Your output is the line containing "ーブとフリージア精密カットver" plus all lines after it to the end of the records, reproduced exactly, with nothing else.

* * *

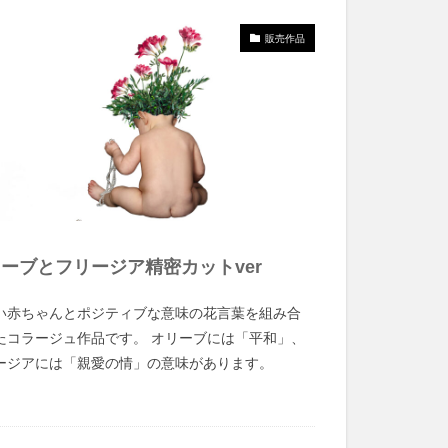
販売作品
ーブとフリージア精密カットver
い赤ちゃんとポジティブな意味の花言葉を組み合
たコラージュ作品です。 オリーブには「平和」、
ージアには「親愛の情」の意味があります。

* * *

__Task answer__
ーブとフリージア精密カットver
い赤ちゃんとポジティブな意味の花言葉を組み合
たコラージュ作品です。 オリーブには「平和」、
ージアには「親愛の情」の意味があります。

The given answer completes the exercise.